We agree that both organizations have the potential for leveraged impact, but we think it's worth noting that there are many other organizations in many different categories about which the same could be said. Within developing-world health, there are many other organizations that seek to leverage government resources (examples include Micronutrient Initiative, GAIN, ICCIDD, and many more) and there are also many organizations that seek to pioneer fundamentally new approaches to old problems, which if adopted widely could have extremely magnified effects (some examples can be found on the Skoll Foundation website). We also believe that our top charities have their own opportunities for magnified/leveraged impact (see the section just below the "strengths/weaknesses table" of our 2012 top charities announcement). More broadly, there are many organizations in many causes that work on policy advocacy, scientific research aimed at technological breakthroughs, field research aimed at better informing aid, systems change, culture change, and other interventions that could have enormous effects from a cost-per-DALY perspective. Donors seeking higher-risk, higher-reward charities have many options."

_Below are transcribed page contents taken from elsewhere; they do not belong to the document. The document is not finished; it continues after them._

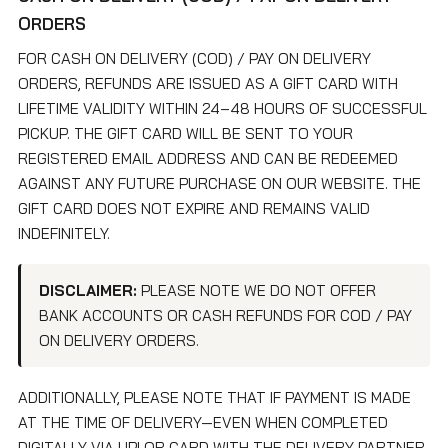
ORDERS
FOR CASH ON DELIVERY (COD) / PAY ON DELIVERY
ORDERS, REFUNDS ARE ISSUED AS A GIFT CARD WITH
LIFETIME VALIDITY WITHIN 24–48 HOURS OF SUCCESSFUL
PICKUP. THE GIFT CARD WILL BE SENT TO YOUR
REGISTERED EMAIL ADDRESS AND CAN BE REDEEMED
AGAINST ANY FUTURE PURCHASE ON OUR WEBSITE. THE
GIFT CARD DOES NOT EXPIRE AND REMAINS VALID
INDEFINITELY.
DISCLAIMER:
PLEASE NOTE WE DO NOT OFFER
BANK ACCOUNTS OR CASH REFUNDS FOR COD / PAY
ON DELIVERY ORDERS.
ADDITIONALLY, PLEASE NOTE THAT IF PAYMENT IS MADE
AT THE TIME OF DELIVERY—EVEN WHEN COMPLETED
DIGITALLY VIA UPI OR CARD WITH THE DELIVERY PARTNER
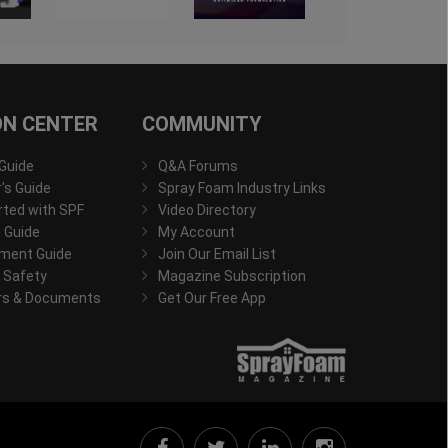
ON CENTER
COMMUNITY
 Guide
Q&A Forums
s Guide
Spray Foam Industry Links
rted with SPF
Video Directory
 Guide
My Account
ment Guide
Join Our Email List
 Safety
Magazine Subscription
rs & Documents
Get Our Free App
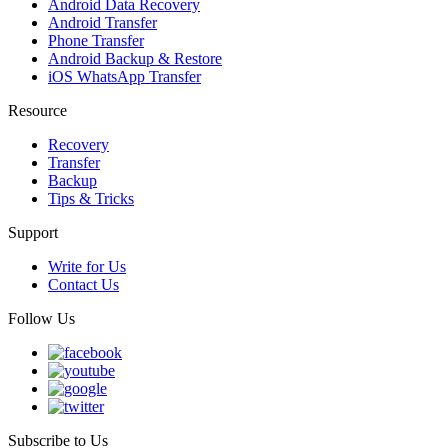
Android Data Recovery
Android Transfer
Phone Transfer
Android Backup & Restore
iOS WhatsApp Transfer
Resource
Recovery
Transfer
Backup
Tips & Tricks
Support
Write for Us
Contact Us
Follow Us
Subscribe to Us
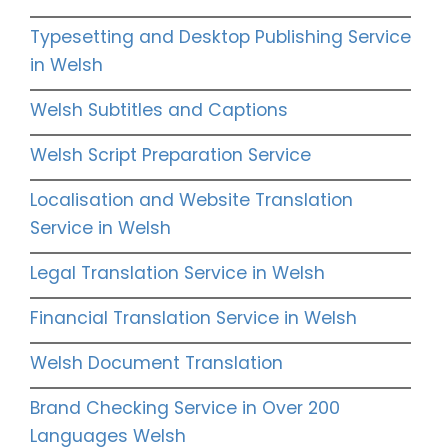
Typesetting and Desktop Publishing Service
in Welsh
Welsh Subtitles and Captions
Welsh Script Preparation Service
Localisation and Website Translation
Service in Welsh
Legal Translation Service in Welsh
Financial Translation Service in Welsh
Welsh Document Translation
Brand Checking Service in Over 200
Languages Welsh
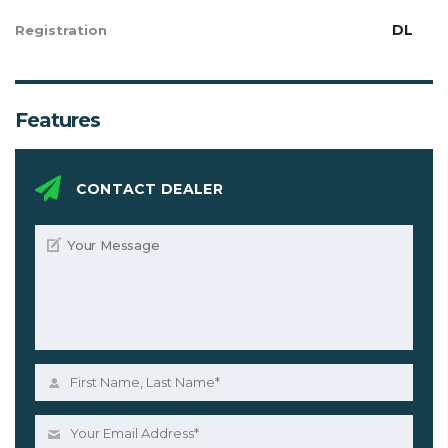
DL
Registration
Features
CONTACT DEALER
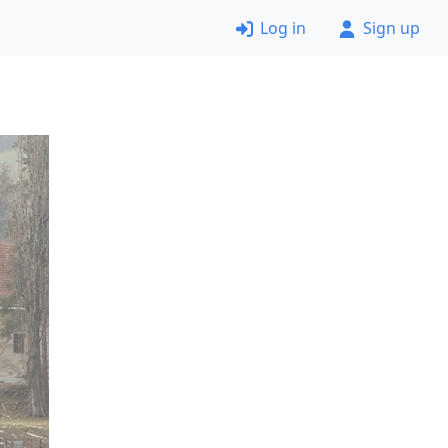
Log in
Sign up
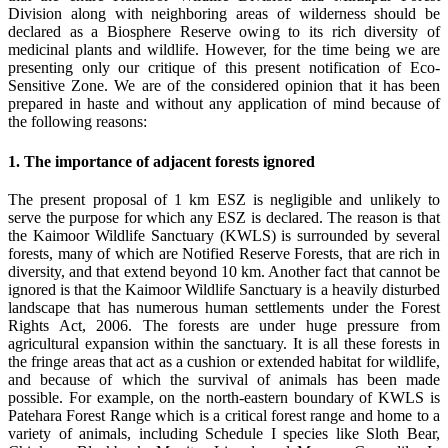
Division along with neighboring areas of wilderness should be
declared as a Biosphere Reserve owing to its rich diversity of
medicinal plants and wildlife. However, for the time being we are
presenting only our critique of this present notification of Eco-
Sensitive Zone. We are of the considered opinion that it has been
prepared in haste and without any application of mind because of
the following reasons:
1. The importance of adjacent forests ignored
The present proposal of 1 km ESZ is negligible and unlikely to
serve the purpose for which any ESZ is declared. The reason is that
the Kaimoor Wildlife Sanctuary (KWLS) is surrounded by several
forests, many of which are Notified Reserve Forests, that are rich in
diversity, and that extend beyond 10 km. Another fact that cannot be
ignored is that the Kaimoor Wildlife Sanctuary is a heavily disturbed
landscape that has numerous human settlements under the Forest
Rights Act, 2006. The forests are under huge pressure from
agricultural expansion within the sanctuary. It is all these forests in
the fringe areas that act as a cushion or extended habitat for wildlife,
and because of which the survival of animals has been made
possible. For example, on the north-eastern boundary of KWLS is
Patehara Forest Range which is a critical forest range and home to a
variety of animals, including Schedule I species like Sloth Bear,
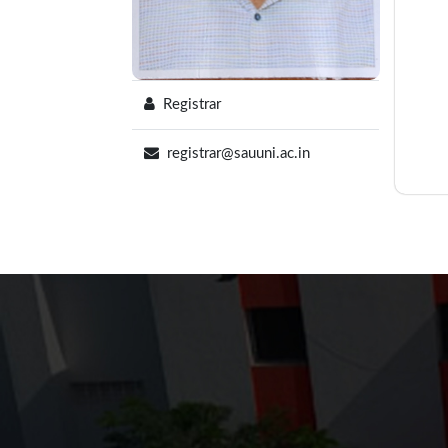
Registrar
registrar@sauuni.ac.in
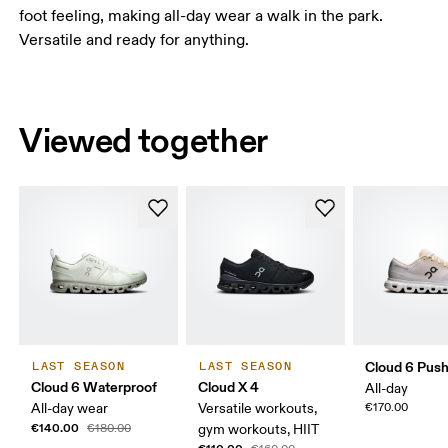
foot feeling, making all-day wear a walk in the park.
Versatile and ready for anything.
Viewed together
Cloud 6 Pus
LAST SEASON
LAST SEASON
Cloud 6 Waterproof
Cloud X 4
All-day
All-day wear
Versatile workouts,
€170.00
€140.00
€180.00
gym workouts, HIIT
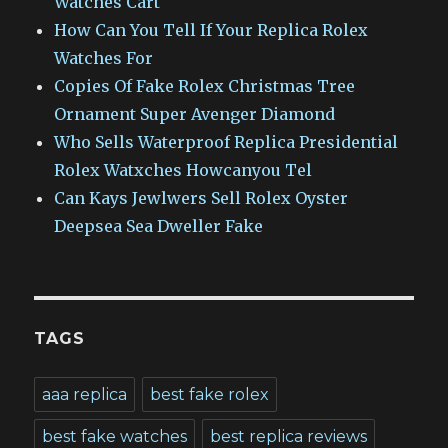
Watches Cart
How Can You Tell If Your Replica Rolex
Watches For
Copies Of Fake Rolex Christmas Tree
Ornament Super Avenger Diamond
Who Sells Waterproof Replica Presidential
Rolex Watxches Howcanyou Tel
Can Kays Jewlwers Sell Rolex Oyster
Deepsea Sea Dweller Fake
TAGS
aaa replica
best fake rolex
best fake watches
best replica reviews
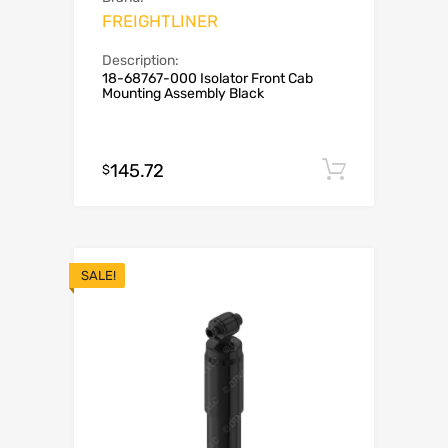
FREIGHTLINER
Description:
18-68767-000 Isolator Front Cab
Mounting Assembly Black
145.72
Add to c
$
SALE!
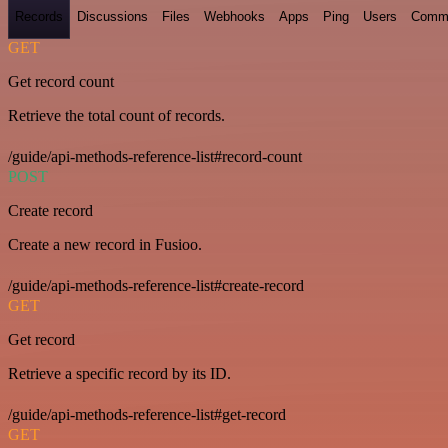
Records
Discussions
Files
Webhooks
Apps
Ping
Users
Comm
GET
Get record count
Retrieve the total count of records.
/guide/api-methods-reference-list#record-count
POST
Create record
Create a new record in Fusioo.
/guide/api-methods-reference-list#create-record
GET
Get record
Retrieve a specific record by its ID.
/guide/api-methods-reference-list#get-record
GET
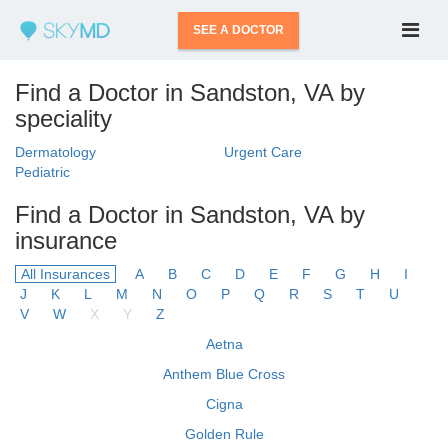
SEE A DOCTOR
Find a Doctor in Sandston, VA by
speciality
Dermatology
Urgent Care
Pediatric
Find a Doctor in Sandston, VA by
insurance
All Insurances
A
B
C
D
E
F
G
H
I
J
K
L
M
N
O
P
Q
R
S
T
U
V
W
X
Y
Z
Aetna
Anthem Blue Cross
Cigna
Golden Rule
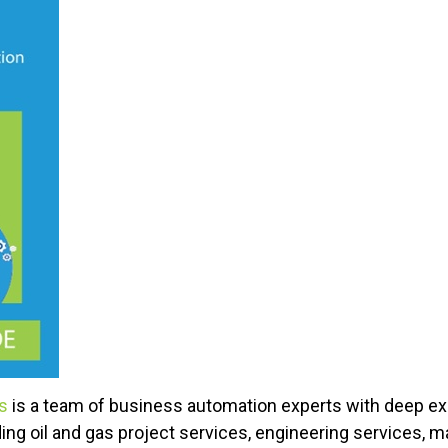
ns
is a team of business automation experts with deep e
ding oil and gas project services, engineering services, m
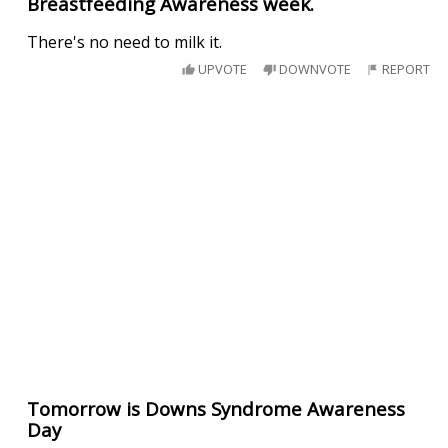
Breastfeeding Awareness week.
There's no need to milk it.
UPVOTE
DOWNVOTE
REPORT
Tomorrow is Downs Syndrome Awareness
Day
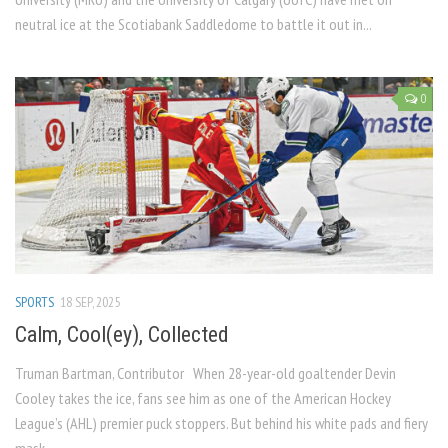
neutral ice at the Scotiabank Saddledome to battle it out in...
0
SPORTS
18 SEP, 2025
Calm, Cool(ey), Collected
Truman Bartman, Contributor When 28-year-old goaltender Devin
Cooley takes the ice, fans see him as one of the American Hockey
League’s (AHL) premier puck stoppers. But behind his white pads and fiery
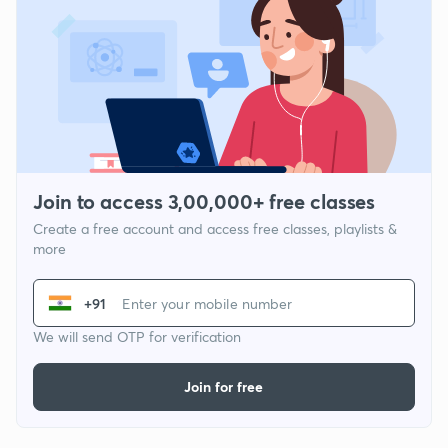
Join to access 3,00,000+ free classes
Create a free account and access free classes, playlists &
more
+91
We will send OTP for verification
Join for free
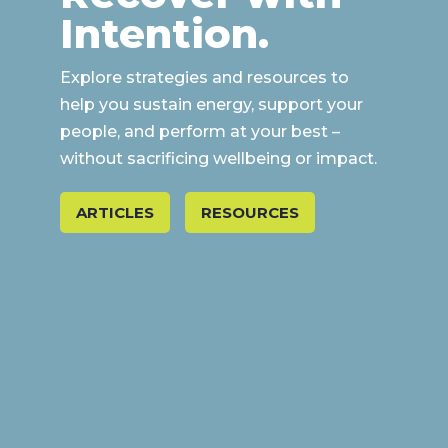
Intention.
Explore strategies and resources to
help you sustain energy, support your
people, and perform at your best –
without sacrificing wellbeing or impact.
ARTICLES
RESOURCES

My response to this would be:
Preferring more strictly vetted charities is a defensible position. Whether you think DtW or PHC can outperform other organisations will be affected by how strongly you assume a charity of this kind doesn’t work until comprehensively proven otherwise. However, given the potential to increase our impact several-fold relative to AMF, I think we should take their approach very seriously both in our further research, and when considering where to give. The risk that PHC turns out to be worse than the alternative has to be balanced against the fact that it could be much better.
While I agree with GiveWell that it is possible that the other organisations listed offer even larger leverage, the research we have done gives us greater confidence in PHC at this point than any of the others listed. The probable existence of other, better, as-yet-unidentified options isn’t relevant for someone deciding between AMF or PHC today.